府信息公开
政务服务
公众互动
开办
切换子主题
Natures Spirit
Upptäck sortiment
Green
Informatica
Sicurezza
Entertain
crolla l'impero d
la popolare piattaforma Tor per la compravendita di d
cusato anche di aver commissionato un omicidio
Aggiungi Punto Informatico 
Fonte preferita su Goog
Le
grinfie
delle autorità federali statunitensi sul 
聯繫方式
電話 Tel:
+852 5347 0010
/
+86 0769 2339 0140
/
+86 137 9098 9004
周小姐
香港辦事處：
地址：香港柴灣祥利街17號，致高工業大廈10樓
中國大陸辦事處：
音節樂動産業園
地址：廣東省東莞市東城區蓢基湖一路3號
--
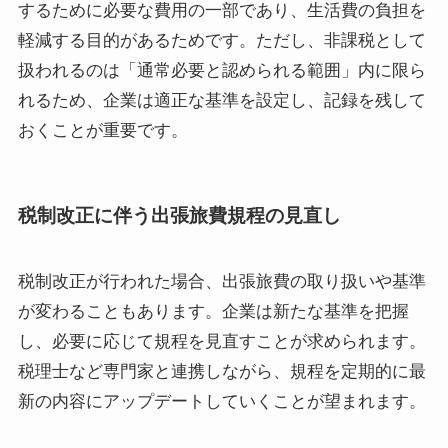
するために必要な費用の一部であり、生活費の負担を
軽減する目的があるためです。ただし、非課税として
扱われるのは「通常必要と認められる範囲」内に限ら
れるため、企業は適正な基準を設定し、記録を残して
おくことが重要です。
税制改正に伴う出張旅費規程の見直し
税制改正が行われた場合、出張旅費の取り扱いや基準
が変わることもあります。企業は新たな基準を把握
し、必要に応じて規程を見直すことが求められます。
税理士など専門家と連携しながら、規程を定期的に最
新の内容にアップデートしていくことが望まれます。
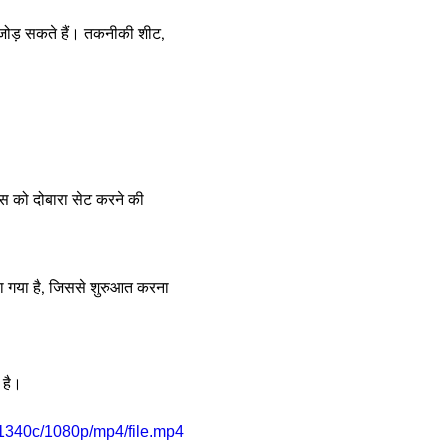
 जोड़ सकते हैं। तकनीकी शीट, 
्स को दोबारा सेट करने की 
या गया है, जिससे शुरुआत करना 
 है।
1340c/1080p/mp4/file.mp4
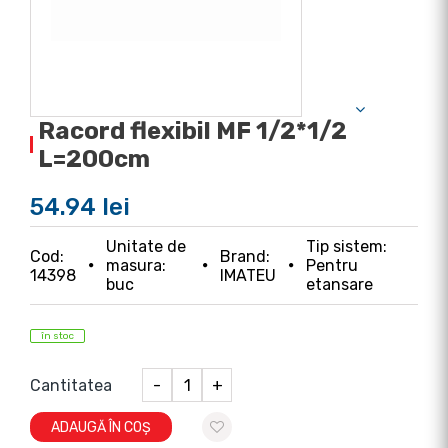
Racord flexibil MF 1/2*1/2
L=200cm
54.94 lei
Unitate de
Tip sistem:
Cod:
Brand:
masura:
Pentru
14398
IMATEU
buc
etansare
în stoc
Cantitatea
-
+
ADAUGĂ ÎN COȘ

▶ [Task prompt] Please return the lines above that run from the line containing "delle autorità federali statunitensi sul" to the line containing "地址：廣東省東莞市東城區蓢基湖一路3號", inclusive, exactly and with no other lines.

▶ [Reply to the task]
delle autorità federali statunitensi sul 
聯繫方式
電話 Tel:
+852 5347 0010
/
+86 0769 2339 0140
/
+86 137 9098 9004
周小姐
香港辦事處：
地址：香港柴灣祥利街17號，致高工業大廈10樓
中國大陸辦事處：
音節樂動産業園
地址：廣東省東莞市東城區蓢基湖一路3號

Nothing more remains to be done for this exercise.